By progressively exposing your seedlings or clones to the outside, you can harden them. When a plant that was grown from seed has at least 5 complete leaves, it is ready to be planted outside. Plants should be moved into 1-gallon containers. For one month, move the plants outside in the early mornings and late afternoons for direct sunlight and fresh air. They should be ready to be moved outside within a month, once they have gotten used to the intensity of direct sunlight.

Plant your cannabis outside. After carefully moistening the dirt, make a hole large enough to accommodate the plant’s root ball. Your plant will come out of the pot if you turn it on its side and support the weight of the plant as you do so. To promote growth, carefully pry apart any roots that are firmly joined together with your hands. Backfill the hole with soil after inserting the plant, then water the plant until the soil is damp but not inundated. If you’re having trouble taking the plant out of the container, make sure to squeeze the container’s sides.

Plants can be staked to increase stability as they grow. When you transplant tomatoes, install a sturdy tomato cage. Around the perimeter of the container, bed, or growing space, add 4 metal T-post poles. Next, place a horizontal wire trellis across the top of the tomato cage and a roof over the tops of the poles. Last but not least, enclose your four poles in outer wire fencing to form walls that will support the flowering plant. Depending on the ultimate height of your plant, purchase T-posts that are 6 to 10 feet tall. For the caging, use heavy-duty, vinyl-coated wire caging with holes that are 4-6 inches square. The walls of the caging should be placed one foot off the ground or container. Your cannabis plants need daily watering (for most climate zones). Watering should be done when the soil is 1 inch deep and dry. If you’re worried about fungus and excessive watering in rainy climates, add additional perlite, gravel, or clay pebbles to the soil.
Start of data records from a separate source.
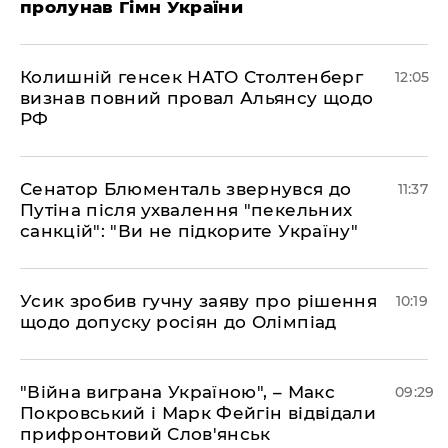
пролунав Гімн України
Колишній генсек НАТО Столтенберг
12:05
визнав повний провал Альянсу щодо
РФ
Сенатор Блюменталь звернувся до
11:37
Путіна після ухвалення "пекельних
санкцій": "Ви не підкорите Україну"
Усик зробив гучну заяву про рішення
10:19
щодо допуску росіян до Олімпіад
"Війна виграна Україною", – Макс
09:29
Покровський і Марк Фейгін відвідали
прифронтовий Слов'янськ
Every week, prune the outer 30% of the big new shoots. Cannabis plants can reach heights of up to 12 feet, and your state may have laws regulating plant height. Additionally, pruning can produce a bushier shape, which promotes more side shoots and, subsequently, more buds. Cut off branches at a 45° angle with clean, precise cuts. Pruning should be stopped until mid-summer to avoid affecting bud development. Pruning improves light exposure and airflow. Wherever disease may spread, always remove any yellowing, dead, or dying leaves.
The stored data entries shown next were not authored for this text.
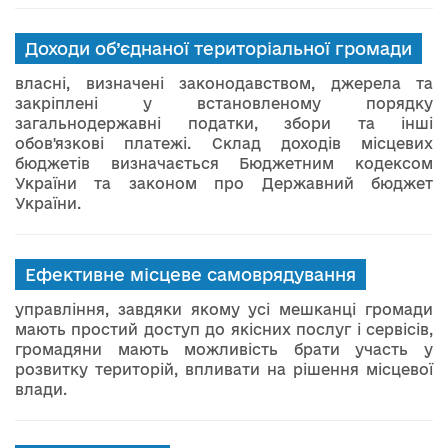
Доходи об’єднаної територіальної громади
власні, визначені законодавством, джерела та
закріплені у встановленому порядку
загальнодержавні податки, збори та інші
обов'язкові платежі. Склад доходів місцевих
бюджетів визначається Бюджетним кодексом
України та законом про Державний бюджет
України.
Ефективне місцеве самоврядування
управління, завдяки якому усі мешканці громади
мають простий доступ до якісних послуг і сервісів,
громадяни мають можливість брати участь у
розвитку територій, впливати на рішення місцевої
влади.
Avoid having pests eat your buds. To prevent budworms, use Bacillus thuringiensis subsp. kurstaki (BTK), a naturally occurring bacteria that is safe for both people and pets. Check for budworm caterpillars (also known as tobacco budworms) in the evening if you think there may be an infestation. Discard diseased buds and remove any caterpillars from the buds. To keep pests like cicadas away from your plant, scatter diatomaceous earth around it. Plant natural insect repellents like rosemary, marigolds, and basil around your cannabis plants.


During the vegetative phase, add a high-nitrogen fertilizer every 3 weeks, which means that in terms of the growth timeline, you’ll apply the fertilizer until mid-summer. Be sure to switch to a high phosphorous fertilizer to promote bud growth once the plant enters the flowering phase. If you’d like to opt for an organic fertilizer, you can try compost, fish emulsion, manure, or worm castings.


Be sure to harvest when the wispy “hairs” turn reddish-brown. You will harvest around October if you live in the Northern Hemisphere. Cut the buds from the plant with 6-8 inches of stem below each bud. For a week, hang the buds by their stems to dry. Trim the stems’ buds, then store them in a glass container. Now they are prepared to be used.